Overcoming key length limit strategy?

How do I enforce a unique constraint in CouchBase where the combined url and siteName values must be unique and the total length of url and siteName can be longer than the key length limit of CouchBase:

{
    url: "http://google.com",
    siteName: "google.com",
    data:
    {
       //more properties
    }
}

I currently have two solutions in mind but I think that both are not good enough.

Solution 1 Document key is the SHA1 hash of url + siteName.

Advantages: easy to implement
Disadvantages: collisions can occur

Solution 2 Document key is the hash(*url* + *siteName*) + *index*.
This is same as Solution 1 but key includes *index* in-case a collision occurs.

Retrieving a document by *url* + *siteName* takes the following steps:

1. set *index* to 0
2. get document by hash(*url* + *siteName*) + *index*
3. Is document *url* + *siteName* same?
4. If yes, return document.
5. if no, increment *index* and go back to step 1

This is my favorite solution so far

Solution 3 Allow duplicates then just delete the duplicate at a later time.

In this solution, the unique constraints is moved to the application server. The key is just a GUID or timestamp and is NOT referenced by other documents.

  1. To add a document, the application server:
    1. Searches for existing documents that has the url and siteName. If a document is found, fail the operation.
    2. Insert the document
  2. To update a document, the application server:
    1. Searches for existing documents that has the url and siteName. If a document is not found, fail the operation.
    2. Update only the latest (last inserted) document
  3. To search for the document by url and site, the application server:
    1. only returns the latest (last inserted) document that has the url and siteName
  4. A background job regularly scans for added documents since X minutes ago then deletes the older duplicates.

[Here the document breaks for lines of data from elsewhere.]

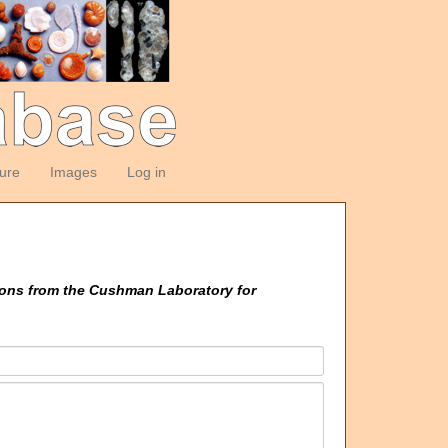
ture
Images
Log in
ions from the Cushman Laboratory for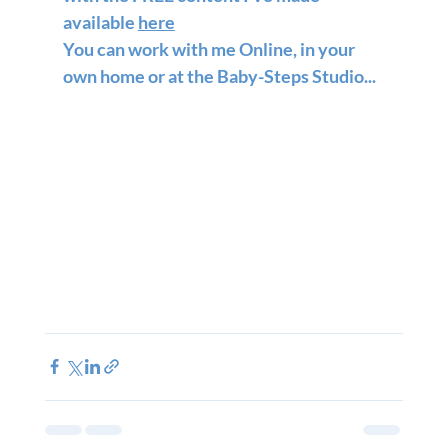
available 
here
You can work with me Online, in your 
own home or at the Baby-Steps Studio...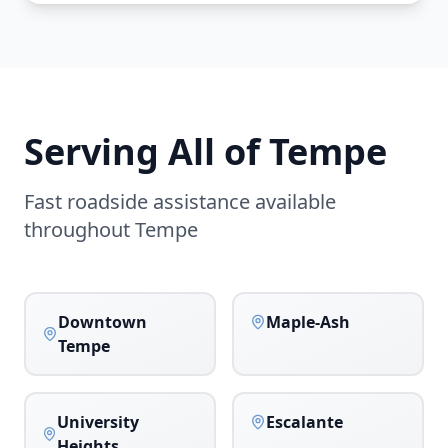
Serving All of
Tempe
Fast roadside assistance available
throughout
Tempe
Downtown
Maple-Ash
Tempe
University
Escalante
Heights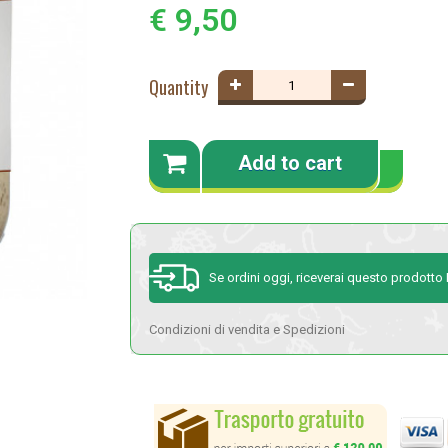
€ 9,50
Quantity
Add to cart
Se ordini oggi, riceverai questo prodott
Condizioni di vendita e Spedizioni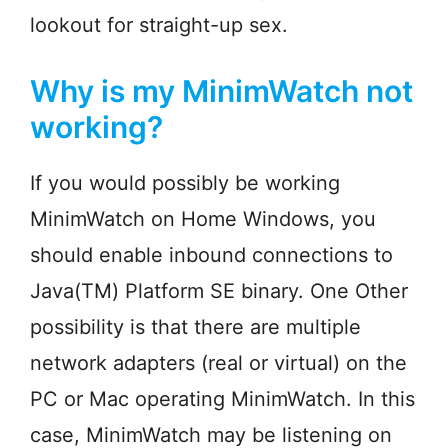
lookout for straight-up sex.
Why is my MinimWatch not
working?
If you would possibly be working
MinimWatch on Home Windows, you
should enable inbound connections to
Java(TM) Platform SE binary. One Other
possibility is that there are multiple
network adapters (real or virtual) on the
PC or Mac operating MinimWatch. In this
case, MinimWatch may be listening on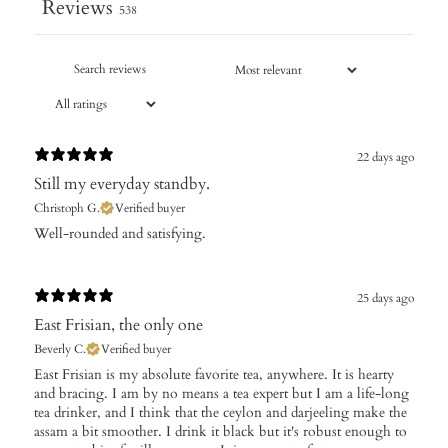
Reviews
538
22 days ago
Still my everyday standby.
Christoph G.
Verified buyer
Well-rounded and satisfying.
25 days ago
East Frisian, the only one
Beverly C.
Verified buyer
​East Frisian is my absolute favorite tea, anywhere. It is hearty
and bracing. I am by no means a tea expert but I am a life-long
tea drinker, and I think that the ceylon and darjeeling make the
assam a bit smoother. I drink it black but it's robust enough to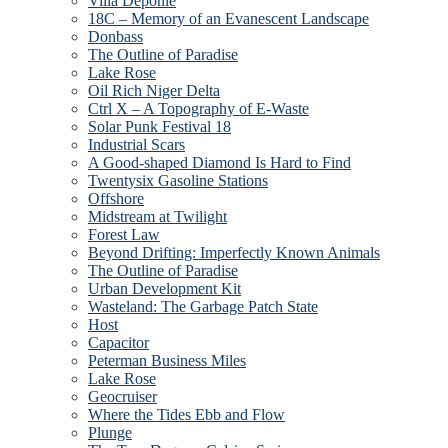
Villa Deponie
18C – Memory of an Evanescent Landscape
Donbass
The Outline of Paradise
Lake Rose
Oil Rich Niger Delta
Ctrl X – A Topography of E-Waste
Solar Punk Festival 18
Industrial Scars
A Good-shaped Diamond Is Hard to Find
Twentysix Gasoline Stations
Offshore
Midstream at Twilight
Forest Law
Beyond Drifting: Imperfectly Known Animals
The Outline of Paradise
Urban Development Kit
Wasteland: The Garbage Patch State
Host
Capacitor
Peterman Business Miles
Lake Rose
Geocruiser
Where the Tides Ebb and Flow
Plunge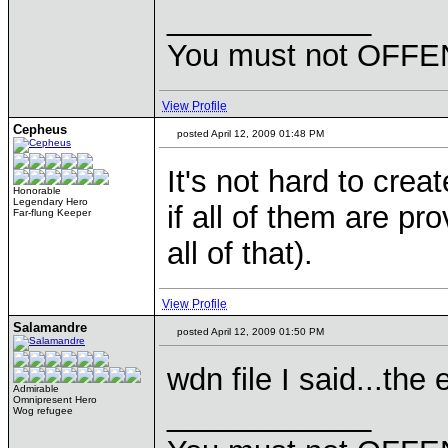
____________
You must not OFFEN
View Profile
Cepheus
posted April 12, 2009 01:48 PM
It's not hard to crea
Honorable
Legendary Hero
if all of them are pro
Far-flung Keeper
all of that).
View Profile
Salamandre
posted April 12, 2009 01:50 PM
wdn file I said...the
Admirable
Omnipresent Hero
____________
Wog refugee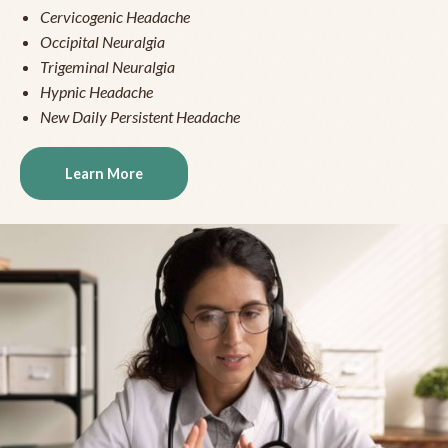
Cervicogenic Headache
Occipital Neuralgia
Trigeminal Neuralgia
Hypnic Headache
New Daily Persistent Headache
Learn More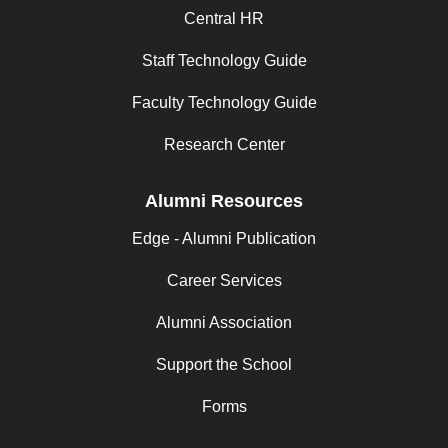
Central HR
Staff Technology Guide
Faculty Technology Guide
Research Center
Alumni Resources
Edge - Alumni Publication
Career Services
Alumni Association
Support the School
Forms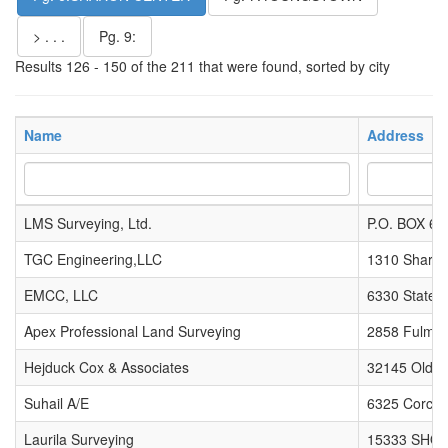
> . . .
Pg. 9:
Results 126 - 150 of the 211 that were found, sorted by city
Name
Address
LMS Surveying, Ltd.
P.O. BOX 65
TGC Engineering,LLC
1310 Sharon
EMCC, LLC
6330 State 
Apex Professional Land Surveying
2858 Fulmer
Hejduck Cox & Associates
32145 Old S
Suhail A/E
6325 Corchr
Laurila Surveying
15333 SHO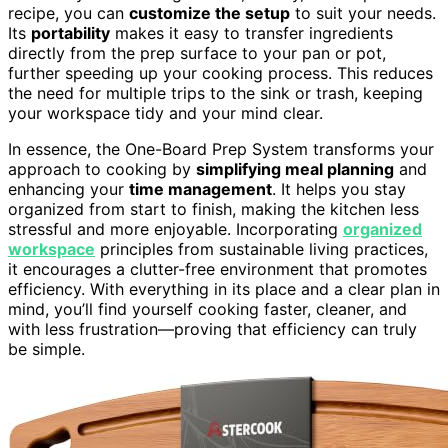
recipe, you can
customize the setup
to suit your needs.
Its
portability
makes it easy to transfer ingredients
directly from the prep surface to your pan or pot,
further speeding up your cooking process. This reduces
the need for multiple trips to the sink or trash, keeping
your workspace tidy and your mind clear.
In essence, the One-Board Prep System transforms your
approach to cooking by
simplifying meal planning
and
enhancing your
time management
. It helps you stay
organized from start to finish, making the kitchen less
stressful and more enjoyable. Incorporating
organized
workspace
principles from sustainable living practices,
it encourages a clutter-free environment that promotes
efficiency. With everything in its place and a clear plan in
mind, you’ll find yourself cooking faster, cleaner, and
with less frustration—proving that efficiency can truly
be simple.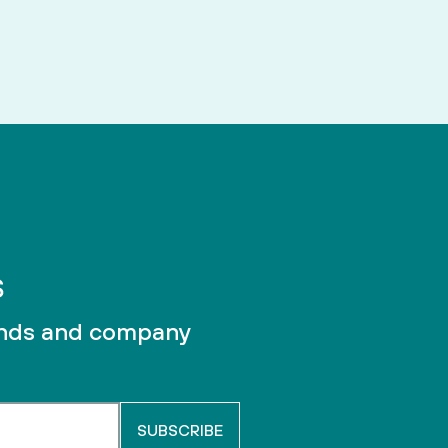
unds and company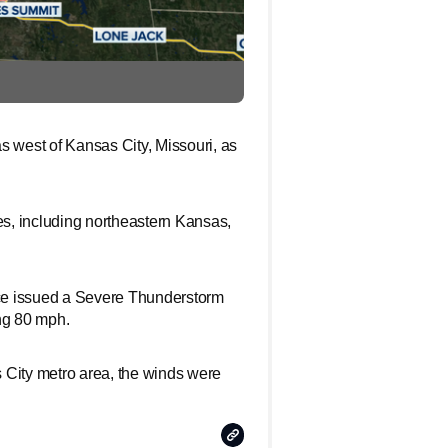
west of Kansas City, Missouri, as
es, including northeastern Kansas,
vice issued a Severe Thunderstorm
ng 80 mph.
 City metro area, the winds were
Copy
Link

I am a NoSQL n00b! How can I enforce unique constraints in CouchBase? Thanks

1 Answer

« Back to question.

Personally given how incredibly unlikely a collision is in a SHA 256 I would probably go for Solution 1 and deal with the collision if it should ever come up (which I don't expect) by showing an error and let the monitoring catch it for me to resolve.

You are right that enforcing a unique constraint is best done using the key and then use Add to add elements which enforces unique addition on the server side throwing an error in case of a key clash.

Solution 2 seems to complicate things a lot for a very small chance of clash, it will however work. Also I would suggest another simpler way in my opinion by instead of adding an index storing an array of documents under the key, by default element at index 0 will always be the match should there be more than 1 element you would need to compare the site url.

Solution 3 seems to rely on views, and does some complicated processing which adds significant overhead so I would advise against it for performance reasons.

Hope I could help out a bit.